[Saved data entries]
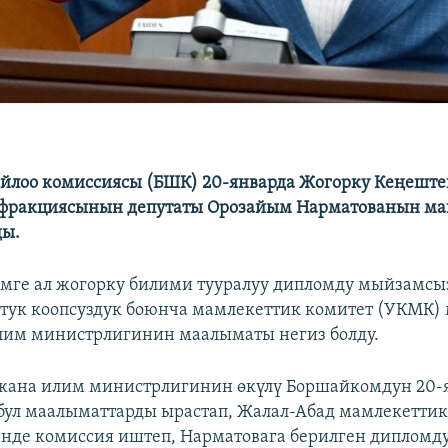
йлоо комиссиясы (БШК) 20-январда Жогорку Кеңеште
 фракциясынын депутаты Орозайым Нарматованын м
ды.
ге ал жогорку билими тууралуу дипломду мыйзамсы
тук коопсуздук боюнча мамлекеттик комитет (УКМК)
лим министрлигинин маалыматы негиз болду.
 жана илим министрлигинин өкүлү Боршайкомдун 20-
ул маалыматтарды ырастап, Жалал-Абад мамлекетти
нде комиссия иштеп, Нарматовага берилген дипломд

---

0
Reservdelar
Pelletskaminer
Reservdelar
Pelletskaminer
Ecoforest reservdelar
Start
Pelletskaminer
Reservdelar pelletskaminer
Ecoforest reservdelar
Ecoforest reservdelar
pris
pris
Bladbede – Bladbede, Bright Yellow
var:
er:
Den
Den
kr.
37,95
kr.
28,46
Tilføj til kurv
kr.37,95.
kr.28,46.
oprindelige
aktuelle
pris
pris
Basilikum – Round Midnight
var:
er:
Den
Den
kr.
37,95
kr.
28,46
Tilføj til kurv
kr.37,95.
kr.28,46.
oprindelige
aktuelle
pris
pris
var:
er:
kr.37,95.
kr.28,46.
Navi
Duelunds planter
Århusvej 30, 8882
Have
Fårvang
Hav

• What is needed
Your task is to restate, word for word, only those lines above that fall between the line holding "йлоо комиссиясы (БШК)" and the line holding "нде комиссия иштеп, Нарматовага", inclusive.

• Output for this task
йлоо комиссиясы (БШК) 20-январда Жогорку Кеңеште
 фракциясынын депутаты Орозайым Нарматованын м
ды.
ге ал жогорку билими тууралуу дипломду мыйзамсы
тук коопсуздук боюнча мамлекеттик комитет (УКМК)
лим министрлигинин маалыматы негиз болду.
 жана илим министрлигинин өкүлү Боршайкомдун 20-
ул маалыматтарды ырастап, Жалал-Абад мамлекетти
нде комиссия иштеп, Нарматовага берилген дипломд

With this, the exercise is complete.